* **Work instructions**:
An exact copy of the data is needed, but without any of its images.

= = = = = = =

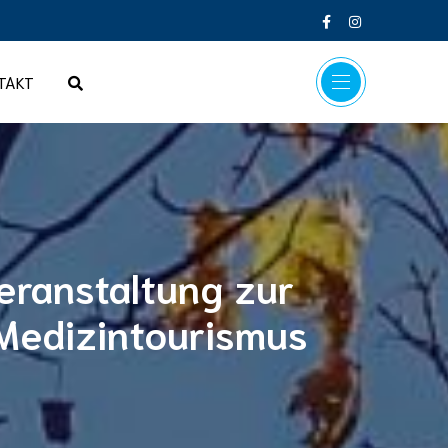
TAKT
eranstaltung zur
Medizintourismus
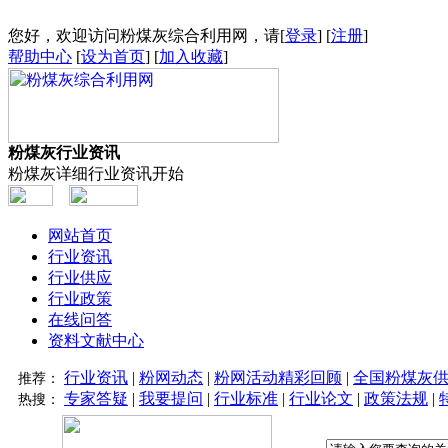
您好，欢迎访问粉煤灰综合利用网，请[
登录
] [
注册
]
帮助中心
[
设为首页
] [
加入收藏
]
粉煤灰行业资讯
粉煤灰详细行业资讯开始
网站首页
行业资讯
行业供应
行业政策
在线问答
资料文献中心
行业资讯
|
粉网动态
|
粉网活动精彩回顾
|
全国粉煤灰
推荐：
专家答疑
|
我要提问
|
行业标准
|
行业论文
|
政策法规
|
热搜：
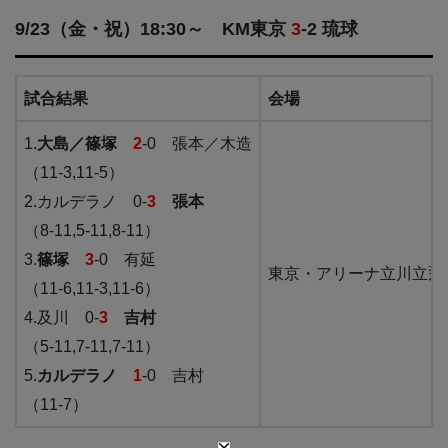
9/23（金・祝）18:30～ KM東京
3
-2 琉球
試合結果
会場
1.
大島／篠塚
2
-0 張本／木造
（11-3,11-5）
2.カルデラノ 0-
3
張本
（8-11,5-11,8-11）
3.
篠塚
3
-0 有延
東京・アリーナ立川立飛
（11-6,11-3,11-6）
4.及川 0-
3
吉村
（5-11,7-11,7-11）
5.
カルデラノ
1
-0 吉村
（11-7）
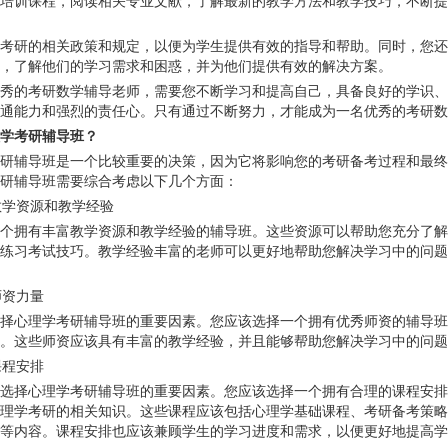
培训课程，阅读相关专业文献，了解最新的教学方法和教学技巧，不断提
考研的相关政策和规定，以便为学生提供有效的指导和帮助。同时，您还
，了解他们的学习需求和困惑，并为他们提供有效的解决方案。
秀的考研数学辅导老师，需要您不断学习和提高自己，具备良好的学识、
通能力和强烈的责任心。只有通过不断努力，才能成为一名优秀的考研数
学考研辅导班？
研辅导班是一个比较重要的决策，因为它将影响您的考研备考过程和最终
研辅导班需要综合考虑以下几个方面：
的教学资源和教学经验
个拥有丰富教学资源和教学经验的辅导班。这些资源可以帮助您充分了解
练习考试技巧。教学经验丰富的老师可以更好地帮助您解决学习中的问题
师资力量
择心理学考研辅导班的重要因素。您应该选择一个拥有优秀师资的辅导班
。这些师资应该具有丰富的教学经验，并且能够帮助您解决学习中的问题
课程安排
选择心理学考研辅导班的重要因素。您应该选择一个拥有合理的课程安排
理学考研的相关知识。这些课程应该包括心理学基础课程、考研备考策略
等内容。课程安排也应该兼顾学生的学习进度和需求，以便更好地提高学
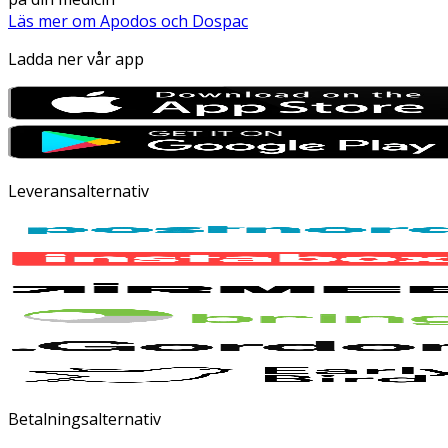
Läs mer om Apodos och Dospac
Ladda ner vår app
Leveransalternativ
Betalningsalternativ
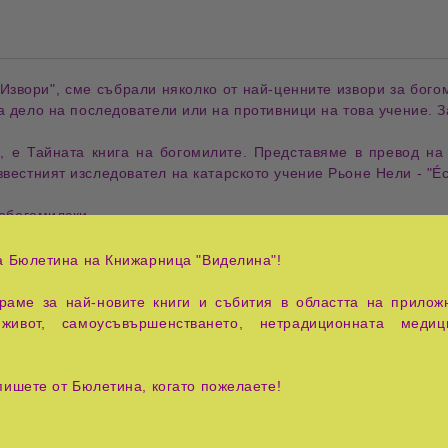
 Извори"
, сме събрали няколко от най-
ценните извори
за
бого
са дело на
последователи
или на
противници
на това
учение
. 
и, е
Тайната книга на богомилите
. Представяме в
превод на
звестният
изследовател на катарското учение
Рьоне Нели
- "
Éc
обогомилски
.
е
на
старобългарската литература
, чийто автор е
презвитер К
а Бюлетина на Книжарница "Виделина"!
арнобат
през
1921 г.
аме за най-новите книги и събития в областта на приложн
о
, в книгата поместваме
откъс
от
историческата хроника
на
А
живот, самоусъвършенстването, нетрадиционната медиц
ите
и
изгарянето на ересиарха Василий Врач
.
ески текстове
, свързани с
богомилското учение
, предлагайки 
пишете от Бюлетина, когато пожелаете!
а както
оригинални богомилски извори
, така и
противобогоми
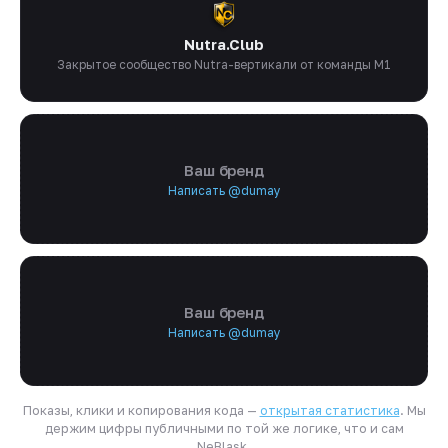
Nutra.Club
Закрытое сообщество Nutra-вертикали от команды M1
Ваш бренд
Написать @dumay
Ваш бренд
Написать @dumay
Показы, клики и копирования кода —
открытая статистика
. Мы
держим цифры публичными по той же логике, что и сам
NeBlask.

= = = = = = =

* **Task result**:
TAKT
eranstaltung zur
Medizintourismus
您好，欢迎访问粉煤灰综合利用网，请[
登录
] [
注册
]
帮助中心
[
设为首页
] [
加入收藏
]
粉煤灰行业资讯
粉煤灰详细行业资讯开始
网站首页
行业资讯
行业供应
行业政策
在线问答
资料文献中心
行业资讯
|
粉网动态
|
粉网活动精彩回顾
|
全国粉煤灰
推荐：
专家答疑
|
我要提问
|
行业标准
|
行业论文
|
政策法规
|
热搜：
9/23（金・祝）18:30～ KM東京
3
-2 琉球
試合結果
会場
1.
大島／篠塚
2
-0 張本／木造
（11-3,11-5）
2.カルデラノ 0-
3
張本
（8-11,5-11,8-11）
3.
篠塚
3
-0 有延
東京・アリーナ立川立飛
（11-6,11-3,11-6）
4.及川 0-
3
吉村
（5-11,7-11,7-11）
5.
カルデラノ
1
-0 吉村
（11-7）
培训课程，阅读相关专业文献，了解最新的教学方法和教学技巧，不断提
考研的相关政策和规定，以便为学生提供有效的指导和帮助。同时，您还
，了解他们的学习需求和困惑，并为他们提供有效的解决方案。
秀的考研数学辅导老师，需要您不断学习和提高自己，具备良好的学识、
通能力和强烈的责任心。只有通过不断努力，才能成为一名优秀的考研数
学考研辅导班？
研辅导班是一个比较重要的决策，因为它将影响您的考研备考过程和最终
研辅导班需要综合考虑以下几个方面：
的教学资源和教学经验
个拥有丰富教学资源和教学经验的辅导班。这些资源可以帮助您充分了解
练习考试技巧。教学经验丰富的老师可以更好地帮助您解决学习中的问题
师资力量
择心理学考研辅导班的重要因素。您应该选择一个拥有优秀师资的辅导班
。这些师资应该具有丰富的教学经验，并且能够帮助您解决学习中的问题
课程安排
选择心理学考研辅导班的重要因素。您应该选择一个拥有合理的课程安排
理学考研的相关知识。这些课程应该包括心理学基础课程、考研备考策略
等内容。课程安排也应该兼顾学生的学习进度和需求，以便更好地提高学
Läs mer om Apodos och Dospac
Ladda ner vår app
Leveransalternativ
Betalningsalternativ
 Извори"
, сме събрали няколко от най-
ценните извори
за
бого
са дело на
последователи
или на
противници
на това
учение
. 
и, е
Тайната книга на богомилите
. Представяме в
превод на
звестният
изследовател на катарското учение
Рьоне Нели
- "
Éc
обогомилски
.
е
на
старобългарската литература
, чийто автор е
презвитер К
а Бюлетина на Книжарница "Виделина"!
арнобат
през
1921 г.
аме за най-новите книги и събития в областта на приложн
о
, в книгата поместваме
откъс
от
историческата хроника
на
А
живот, самоусъвършенстването, нетрадиционната медиц
ите
и
изгарянето на ересиарха Василий Врач
.
ески текстове
, свързани с
богомилското учение
, предлагайки 
пишете от Бюлетина, когато пожелаете!
а както
оригинални богомилски извори
, така и
противобогоми
Nutra.Club
Закрытое сообщество Nutra-вертикали от команды M1
Ваш бренд
Написать @dumay
Ваш бренд
Написать @dumay
Показы, клики и копирования кода —
открытая статистика
. Мы
держим цифры публичными по той же логике, что и сам
NeBlask.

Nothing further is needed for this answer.